## Records to use
____

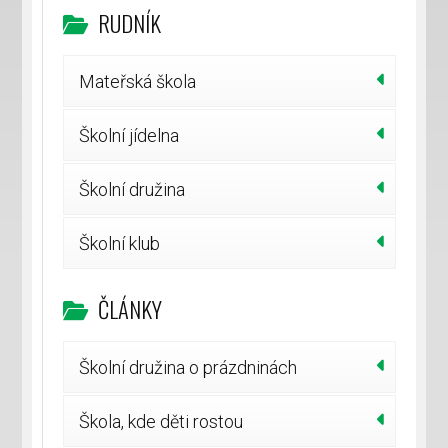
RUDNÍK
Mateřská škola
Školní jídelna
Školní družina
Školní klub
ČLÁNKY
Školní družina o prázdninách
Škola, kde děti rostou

____

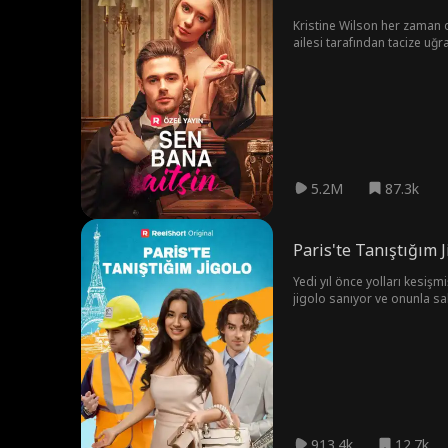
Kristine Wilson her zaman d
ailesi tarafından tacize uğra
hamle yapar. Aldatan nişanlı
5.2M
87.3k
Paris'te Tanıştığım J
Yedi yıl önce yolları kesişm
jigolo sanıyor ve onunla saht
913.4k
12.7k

____

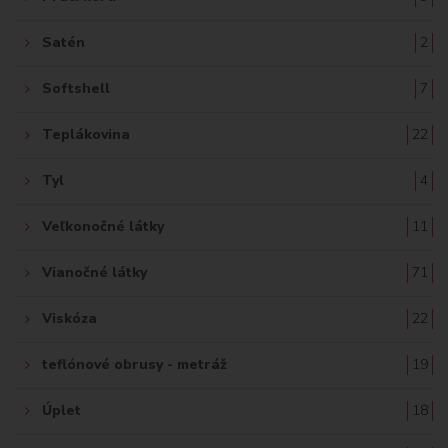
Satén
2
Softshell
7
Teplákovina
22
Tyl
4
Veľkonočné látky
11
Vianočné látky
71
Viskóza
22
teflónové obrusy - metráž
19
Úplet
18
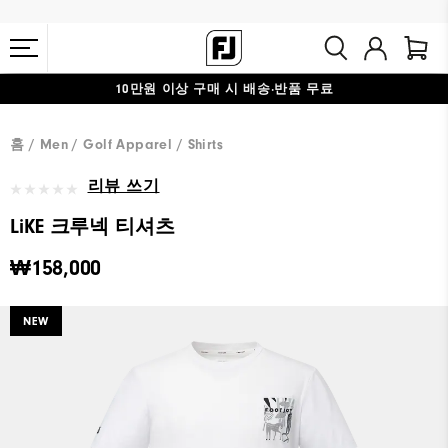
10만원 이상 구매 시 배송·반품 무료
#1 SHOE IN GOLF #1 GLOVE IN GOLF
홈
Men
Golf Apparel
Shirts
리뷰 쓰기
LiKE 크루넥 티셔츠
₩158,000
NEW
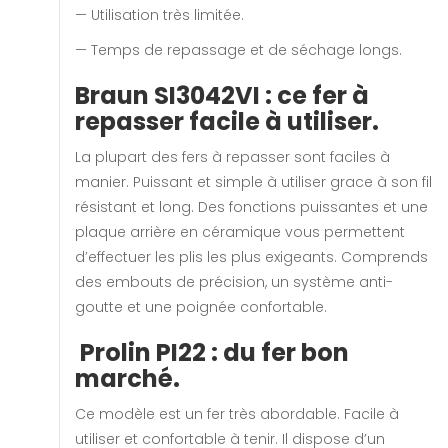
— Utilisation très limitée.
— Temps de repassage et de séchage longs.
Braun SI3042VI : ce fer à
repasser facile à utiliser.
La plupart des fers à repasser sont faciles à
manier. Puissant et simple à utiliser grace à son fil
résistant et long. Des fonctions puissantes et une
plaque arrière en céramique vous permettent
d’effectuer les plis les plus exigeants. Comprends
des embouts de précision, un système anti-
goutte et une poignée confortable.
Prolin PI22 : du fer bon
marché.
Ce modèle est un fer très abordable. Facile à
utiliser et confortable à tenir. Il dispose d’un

____

## Your assignment
Would you please copy exactly the part of the entries above that begins at the line containing "plaque arrière en céramique vous permettent" and ends at the line containing "utiliser et confortable", both lines included?

## Result of the task
plaque arrière en céramique vous permettent
d’effectuer les plis les plus exigeants. Comprends
des embouts de précision, un système anti-
goutte et une poignée confortable.
Prolin PI22 : du fer bon
marché.
Ce modèle est un fer très abordable. Facile à
utiliser et confortable à tenir. Il dispose d’un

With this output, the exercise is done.